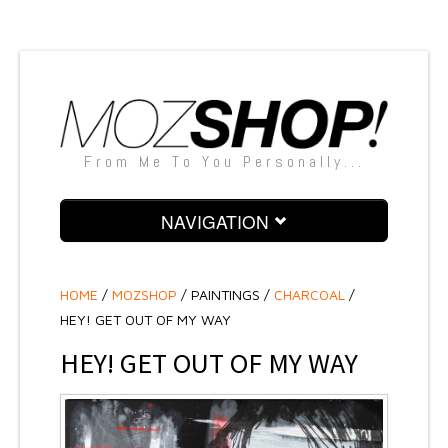
From Me To You Personally...
NAVIGATION
PAINTINGS
HOME
/
MOZSHOP
/
PAINTINGS /
CHARCOAL
/
SCULPTURES
HEY! GET OUT OF MY WAY
SNAPSHOTS
HEY! GET OUT OF MY WAY
SILKSCREENS
TEXTILE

Task instructions |
Copy the records above precisely, and leave every image out of the copy.

Answer to the exercise |
From Me To You Personally...
NAVIGATION
PAINTINGS
HOME
/
MOZSHOP
/
PAINTINGS /
CHARCOAL
/
SCULPTURES
HEY! GET OUT OF MY WAY
SNAPSHOTS
HEY! GET OUT OF MY WAY
SILKSCREENS
TEXTILE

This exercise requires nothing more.